Je baisse les yeux sur mes mains avec modestie.

— Un peu...

— C'est original pour une demoiselle de votre âge.

Je reste coite, peinant à déterminer s'il s'agit d'un reproche dissimulé ou d'une remarque innocente.

À nouveau le silence retombe et nous restons un moment à observer la ville qui défile de plus en plus vite.

— Allez-vous reprendre la mer bientôt ? je demande enfin sans pouvoir réfréner ma curiosité.

— Je l'espère. J'ai besoin de financements. Vous avez dû comprendre que les académies parisiennes m'ont refusé leurs fonds.

Il pousse un petit ricanement désabusé.

— Peu importe. Il me reste Londres.

— Oh, c'est là que je vais également ! Vous prenez donc la correspondance pour Calais vous aussi ?

— En effet.

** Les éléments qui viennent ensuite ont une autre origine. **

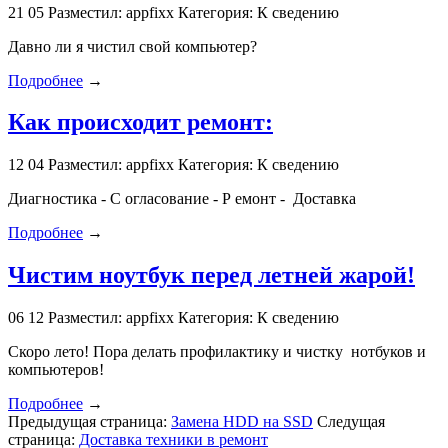
21
05
Разместил: appfixx
Категория: К сведению
Давно ли я чистил свой компьютер?
Подробнее
→
Как происходит ремонт:
12
04
Разместил: appfixx
Категория: К сведению
Диагностика - С огласование - Р емонт - Доставка
Подробнее
→
Чистим ноутбук перед летней жарой!
06
12
Разместил: appfixx
Категория: К сведению
Скоро лето! Пора делать профилактику и чистку нотбуков и
компьютеров!
Подробнее
→
Предыдущая страница:
Замена HDD на SSD
Следущая
страница:
Доставка техники в ремонт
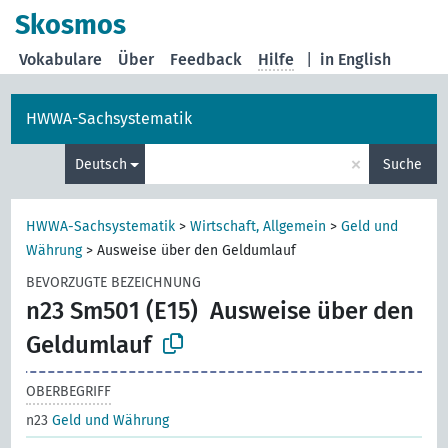
Skosmos
Vokabulare
Über
Feedback
Hilfe
|
in English
HWWA-Sachsystematik
×
Deutsch
Suche
HWWA-Sachsystematik
>
Wirtschaft, Allgemein
>
Geld und
Währung
>
Ausweise über den Geldumlauf
BEVORZUGTE BEZEICHNUNG
n23 Sm501 (E15)
Ausweise über den
Geldumlauf
OBERBEGRIFF
n23
Geld und Währung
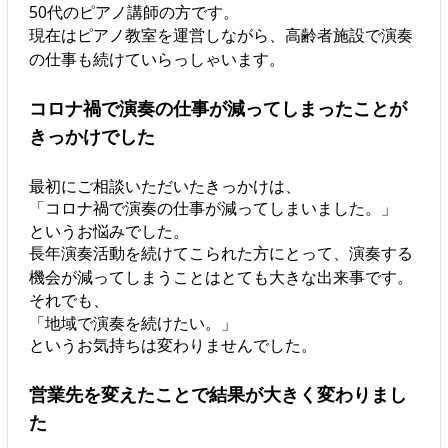
50代のピアノ講師の方です。
現在はピアノ教室を運営しながら、高齢者施設で演奏
の仕事も続けていらっしゃいます。
コロナ禍で演奏の仕事が減ってしまったことが
きっかけでした
最初にご相談いただいたきっかけは、
「コロナ禍で演奏の仕事が減ってしまいました。」
というお悩みでした。
長年演奏活動を続けてこられた方にとって、演奏する
機会が減ってしまうことはとても大きな出来事です。
それでも、
「地域で演奏を続けたい。」
というお気持ちは変わりませんでした。
営業先を変えたことで結果が大きく変わりまし
た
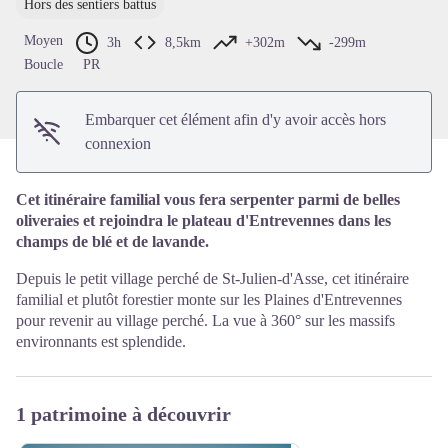
Hors des sentiers battus
Voir l'image en plein écran
Moyen
3h
8,5km
+302m
-299m
Boucle
PR
Embarquer cet élément afin d'y avoir accès hors
connexion
Cet itinéraire familial vous fera serpenter parmi de belles
oliveraies et rejoindra le plateau d'Entrevennes dans les
champs de blé et de lavande.
Depuis le petit village perché de St-Julien-d'Asse, cet itinéraire
familial et plutôt forestier monte sur les Plaines d'Entrevennes
pour revenir au village perché. La vue à 360° sur les massifs
environnants est splendide.
1 patrimoine à découvrir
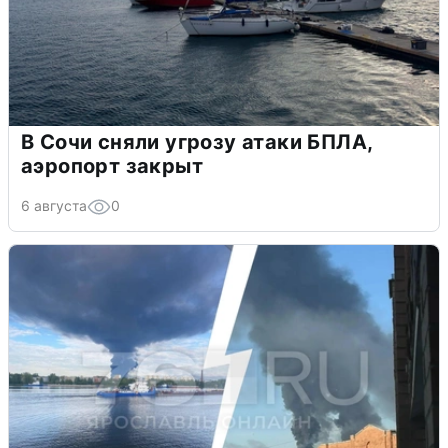
В Сочи сняли угрозу атаки БПЛА,
аэропорт закрыт
6 августа
0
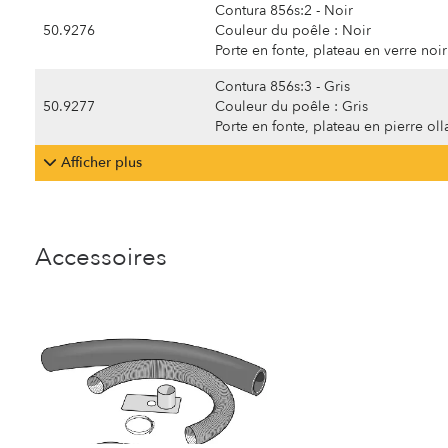
Contura 856s:2 - Noir
50.9276
Couleur du poêle : Noir
Porte en fonte, plateau en verre noir
Contura 856s:3 - Gris
50.9277
Couleur du poêle : Gris
Porte en fonte, plateau en pierre oll
Afficher plus
Accessoires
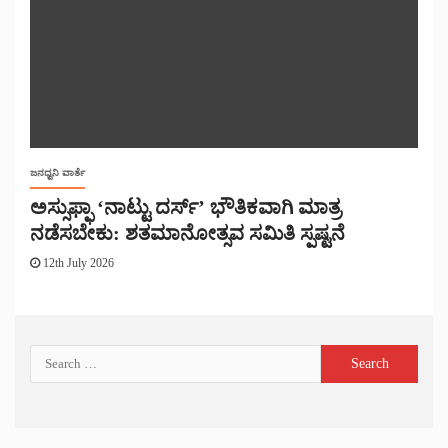
ಜನಧ್ವನಿ ವಾರ್ತೆ
ಅಸ್ಸುಫ್ಫಾ ‘ನಾಟ್ಟು ದರ್ಸ್’ ಭೌತಿಕವಾಗಿ ಮಾತ್ರ
ನಡೆಸಬೇಕು: ಶತಮಾನೋತ್ಸವ ಸಮಿತಿ ಸ್ಪಷ್ಟನೆ
12th July 2026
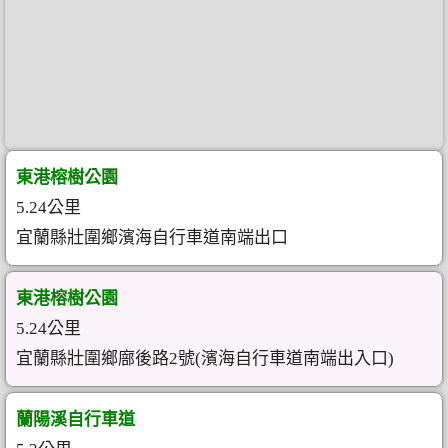
東港榕樹公園
5.24公里
宜蘭縣壯圍鄉濱海自行車道南端出口
東港榕樹公園
5.24公里
宜蘭縣壯圍鄉廍後路2號(濱海自行車道南端出入口)
蘭陽溪自行車道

Mon navire mouille dans le port depuis plusieurs jours. Je compte mettre les voiles aussi vite que possible vers l'Angleterre.

Je prends un instant pour méditer sur cette information. Mon cœur s'accélère tandis que j'ouvre la bouche, hésitante.

— Est-ce que... Je me demandais. Vous en avez déjà fait beaucoup mais... Me prendriez-vous à bord pour la traversée ?

Il me jette un regard médusé. Je déglutie en attendant sa réponse.

— Mon vaisseau n'est absolument pas adapté pour une voyageuse comme vous. Vous trouverez de nombreux ferry en direction des côtes une fois à Calais, ces derniers seront bien plus confortables.

— Vous savez, je n'ai pas spécialement besoin de confort...

Il jette un regard qui en dit long sur ma jupe de soie, mes gants blancs et ma ridicule trousse de couture.

— Je suis navré, Mademoiselle, assène-t-il d'une voix plus sèche. Je ne suis pas en mesure de vous aider cette fois.

Mes arguments se coincent dans ma gorge. "Cette fois". Un rappel ferme que je lui suis déjà redevable. Il tourne la tête vers la fenêtre pour clore définitivement la discussion.

Je garde le silence, parce qu'il n'y a rien d'autre à faire. Il a certainement raison. J'ai même honte d'avoir insisté à présent. C'est un capitaine de la marine, un explorateur, un de ces héros qui bravent les glaces de l'arctique. Comment ai-je pu imaginer un seul instant qu'il accepterait de me prendre à son bord ?

Je trouverais un ferry pour la traversée de la Manche une fois à Calais. Ce sera bien plus adapté et convenable.